Campaigners say the situation echoes that of image-based sexual abuse - often referred to as revenge porn - which lingered in a legal grey area until a law was introduced in April 2015 following a national campaign.
Just 15 of 44 police forces contacted had record of any allegations of upskirting in the two years since revenge porn was made illegal.
While the South Yorkshire and Derbyshire forces had no record of any allegations, there were six in Nottinghamshire two of which resulted in criminal charges.
In one case, a man was seen following a woman around a shop, taking a picture up her skirt when she approached the checkout.
In another case, a woman realised she was a victim when two men in a shop told her they thought a man might have been taking pictures of her.
Another victim said she was a victim of upskirting by an unknown man while in a shop with her partner.
The police log said the woman made store security aware, and she was told to ring the police for CCTV footage to identify the suspect.
Those forces who did have with data showed 78 incidents were reported in two years, with 11 resulting in suspects being charged.
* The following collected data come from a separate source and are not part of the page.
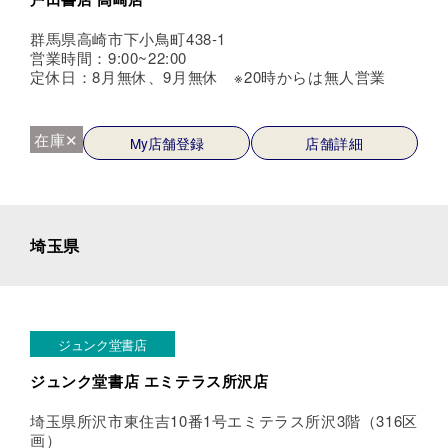
群馬県高崎市下小鳥町438-1
営業時間：9:00~22:00
定休日：8月無休、9月無休 ※20時からは無人営業
在庫✕
My店舗登録
店舗詳細
埼玉県
ジュンク堂書店
ジュンク堂書店 エミテラス所沢店
埼玉県所沢市東住吉10番1号エミテラス所沢3階（316区
画）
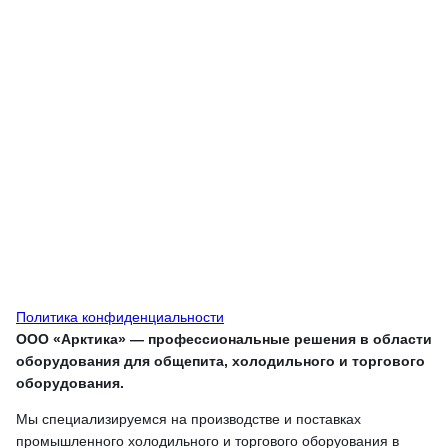
Политика конфиденциальности
ООО «Арктика» — профессиональные решения в области
оборудования для общепита, холодильного и торгового
оборудования.
Мы специализируемся на производстве и поставках
промышленного холодильного и торгового оборуования в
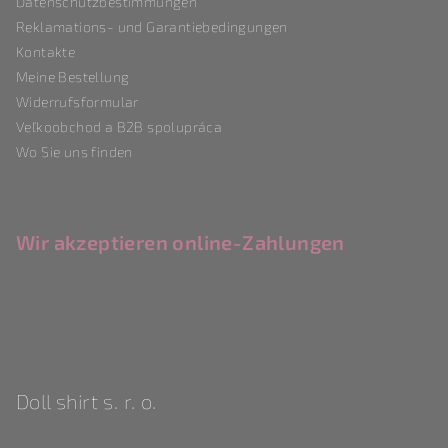
Datenschutzbestimmungen
i
Reklamations- und Garantiebedingungen
l
Kontakte
e
Meine Bestellung
Widerrufsformular
Veľkoobchod a B2B spolupráca
Wo Sie uns finden
Wir akzeptieren online-Zahlungen
Doll shirt s. r. o.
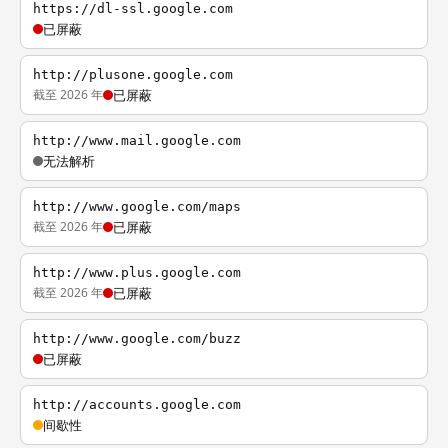
https://dl-ssl.google.com
已屏蔽
http://plusone.google.com
截至 2026 年
已屏蔽
http://www.mail.google.com
无法解析
http://www.google.com/maps
截至 2026 年
已屏蔽
http://www.plus.google.com
截至 2026 年
已屏蔽
http://www.google.com/buzz
已屏蔽
http://accounts.google.com
间歇性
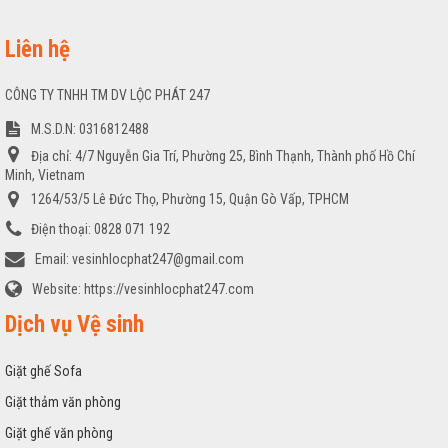
Liên hệ
CÔNG TY TNHH TM DV LỘC PHÁT 247
M.S.D.N: 0316812488
Địa chỉ:
4/7 Nguyễn Gia Trí, Phường 25, Bình Thạnh, Thành phố Hồ Chí
Minh, Vietnam
1264/53/5 Lê Đức Thọ, Phường 15, Quận Gò Vấp, TPHCM
Điện thoại:
0828 071 192
Email:
vesinhlocphat247@gmail.com
Website:
https://vesinhlocphat247.com
Dịch vụ Vệ sinh
Giặt ghế Sofa
Giặt thảm văn phòng
Giặt ghế văn phòng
Complainants were as young as 10.
The data, released under Freedom of Information laws, prompted renewed calls for a specific upskirting law similar to the way revenge porn was made a criminal offence in 2015 following a nationwide campaign.
Clare McGlynn, professor of law at Durham University and an expert on sexual violence, said: "The Government's response is still wholly inadequate.
"There is no more information that is needed - we need to be changing the law now.
"There is sufficient evidence on which the Government can make a decision to change the law. That's what victims want and are expecting."